The extent of underinsurance following the California wildfires is startling. One author has noted that “[a] six month after-the-fact survey of the subset of homeowners who lost their homes to the October 2007 wildfires in San Diego reported the average amount of under insurance at $240,000 (K. Klein, When Enough Is Not Enough: Correcting Market Inefficiencies in the Purchase and Sale of Residential Property Insurance, 18 Vir. Journal of Social Policy & The Law, 344 (2011) p. 348; hereinafter, “Klein 2011”). Indeed, 74% of the homeowners who responded to the survey reported that they were underinsured.
Klein updated his research and published another article in 2017. (K. Klein, Minding the Protection Gap: Resolving Unintended, Pervasive, Profound Homeowner Underinsurance, Vol. 25, Issue 1 Conn. Ins. Law Journal 34, hereinafter, “Klein 2017”) He points out:
Six months after the 2013 Black Forest Fire, 38% of respondents self-reported they were underinsured by an average of $100,000. Six months after the 2015 Butte Fire, 65.22% of respondents self-reported they were underinsured. Six months after the 2015 Valley Fire, 53% of respondents self-reported they were underinsured by an average of $103,000. Six months after the 2017 North Bay Fires 66% of respondents self-reported they were underinsured on the dwelling portion of their claim by an average of $317,000.
(Klein 2017, p. 47.)
It is also recognized that underinsurance is a national problem. One study by Marshall & Swift/Boeckh found that, from 2002 to 2006, between 58% and 73% of homes in the United States were underinsured. (See P. Wells, Insuring to Value: Meeting a Critical Need [Nat’l. Underwriter, 2007, 2nd ed.], p. 46.) According to the same study, there is now “an estimated 58 percent of homes undervalued by an average of 21 percent in the United States” (Ibid.)
How did this come about? It resulted from the insurance companies and their agents failing over decades to properly determine the replacement cost of homes. The insurance industry knew this. In order to avoid the foreseeable consequences of its failure, the insurance industry adopted a modern version of caveat emptor: The homeowner, not the insurer, was responsible for determining the cost to replace the insured home. This position was taken, and supported in the courts, despite the homeowner’s obvious inability to accept this unilaterally imposed duty of the insurance industry.
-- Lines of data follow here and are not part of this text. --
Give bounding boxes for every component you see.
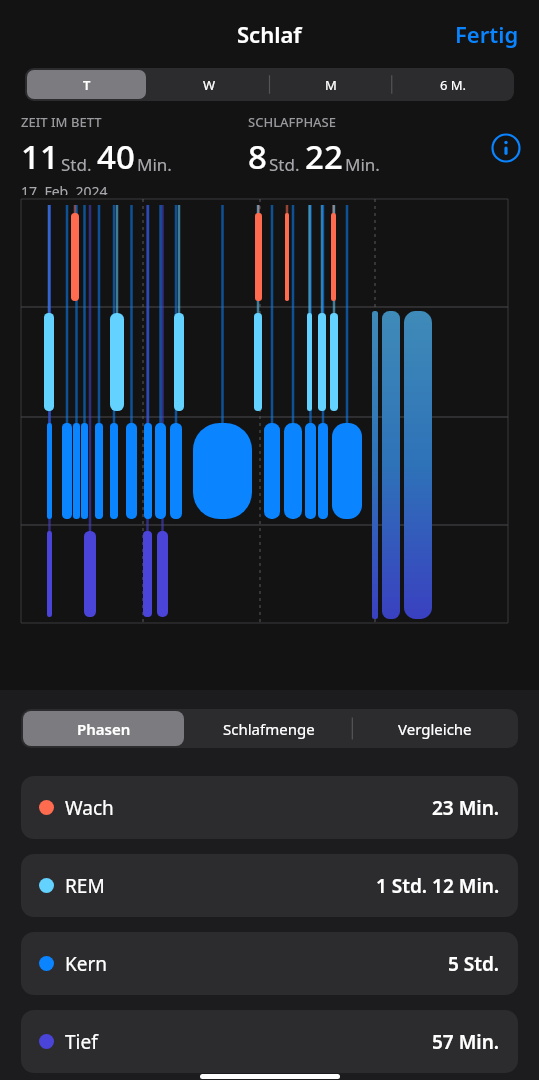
button[interactable]: Vergleiche xyxy=(354,711,516,746)
staticText: Kern xyxy=(65,951,108,977)
staticText: 8 xyxy=(248,134,267,179)
staticText: 22 xyxy=(305,134,343,179)
staticText: SCHLAFPHASE xyxy=(248,113,337,131)
staticText: 23 Min. xyxy=(432,795,500,821)
staticText: Tief xyxy=(65,1029,98,1055)
staticText: W xyxy=(203,76,216,94)
staticText: 5 Std. xyxy=(448,951,500,977)
staticText: Phasen xyxy=(77,719,131,739)
staticText: 57 Min. xyxy=(432,1029,500,1055)
button[interactable]: Phasen xyxy=(23,711,184,746)
button[interactable]: 6 M. xyxy=(394,70,512,99)
staticText: 11 xyxy=(21,134,59,179)
staticText: Fertig xyxy=(455,19,519,49)
staticText: ZEIT IM BETT xyxy=(21,113,102,131)
staticText: Schlafmenge xyxy=(223,719,315,739)
staticText: Vergleiche xyxy=(398,719,472,739)
button[interactable]: Wach xyxy=(21,776,518,839)
button[interactable]: REM xyxy=(21,854,518,917)
staticText: 40 xyxy=(97,134,135,179)
button[interactable]: M xyxy=(272,70,390,99)
button[interactable]: W xyxy=(150,70,268,99)
staticText: Wach xyxy=(65,795,114,821)
staticText: REM xyxy=(65,873,105,899)
button[interactable]: Fertig xyxy=(451,13,523,55)
staticText: Schlaf xyxy=(237,19,302,49)
button[interactable]: Schlafmenge xyxy=(188,711,350,746)
staticText: Std. xyxy=(61,153,92,176)
button[interactable]: Info xyxy=(491,133,521,163)
staticText: 17. Feb. 2024 xyxy=(21,182,108,195)
staticText: T xyxy=(83,76,91,94)
staticText: Min. xyxy=(345,153,380,176)
staticText: 6 M. xyxy=(440,76,467,94)
staticText: Min. xyxy=(137,153,172,176)
staticText: 1 Std. 12 Min. xyxy=(376,873,500,899)
staticText: M xyxy=(325,76,337,94)
button[interactable]: Kern xyxy=(21,932,518,995)
button[interactable]: T xyxy=(27,70,146,99)
staticText: Std. xyxy=(269,153,300,176)
button[interactable]: Tief xyxy=(21,1010,518,1073)
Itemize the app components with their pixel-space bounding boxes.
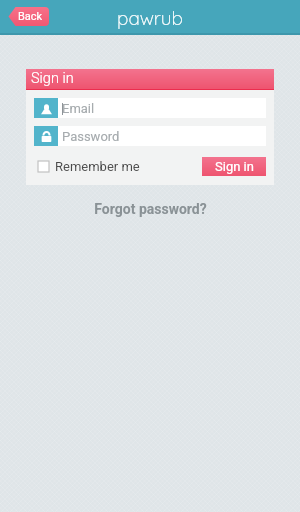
staticText: Password [62, 129, 120, 144]
button[interactable]: Password [34, 126, 266, 146]
staticText: Sign in [31, 70, 74, 87]
staticText: Forgot password? [94, 201, 207, 217]
staticText: Back [18, 10, 43, 23]
staticText: pawrub [117, 6, 183, 30]
button[interactable]: Sign in [202, 157, 266, 176]
staticText: Remember me [55, 159, 140, 174]
staticText: Email [62, 101, 95, 116]
button[interactable]: Forgot password? [88, 199, 213, 219]
button[interactable]: Email [34, 98, 266, 118]
staticText: Sign in [215, 159, 254, 174]
button[interactable]: Remember me [38, 159, 140, 174]
button[interactable]: Back [8, 7, 49, 26]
Now, homeowners must resort to litigation to recover the amount of their underinsurance. This litigation has historically been directed at the insurance agent. (See, e.g., Fitzgerald v. Hayes (1997) 57 Cal.App.4th 916.) But this may be an unsatisfactory solution. Insurance agents may carry professional liability insurance, but it is unlikely that such insurance will be sufficient to respond to tens, if not hundreds, of underinsurance claims. Litigators must turn their attention to the insurance companies themselves to provide sufficient funds for the many underinsured homeowners. This article addresses some facts that a litigator will need to know, as well as some of the issues that will need to be addressed in bringing such claims against the insurance companies.
A brief history of underinsurance in the insurance industry
The problem of underinsurance has been recognized in the insurance industry since at least the 1930s. (See S. Hassani, “Magnifying Disaster: The Causes and Consequences of Underinsurance,” April 2013, unpublished doctoral dissertation; hereinafter, “Hassani”.)
Hassani, who extensively studied the history of underinsurance, concluded:
Since at least the 1930s, insurers and insurance professionals have publicly proclaimed the difficulty of ensuring that dwellings are adequately “insured to value.” Industry reports, statements made by industry spokesmen, and other publicly available historical materials released in every decade since the 1930s have revealed a condition of widespread home underinsurance. Moreover, these materials indicate that insurers have repeatedly attempted to resolve home underinsurance – but have met with little success. Adequate dwelling insurance-to-value has been an unattainable ideal for the property insurance industry.
(Hassani, p. 32)
An example of this history is found in what are now publically available documents from Farmers. In a February 7, 1992, Farmers Field Bulletin to all “District Managers and Agents from George E. Seebart, Vice President-Field Operations/California Zone,” Seebart wrote:
A substantial percentage of our covered dwellings are underinsured, often by an alarming percentage. For example, in the recent devastating fire in the Oakland area, one home was covered for $250,000, what we actually paid was $1,127,540, which means the home was underinsured by 450 percent!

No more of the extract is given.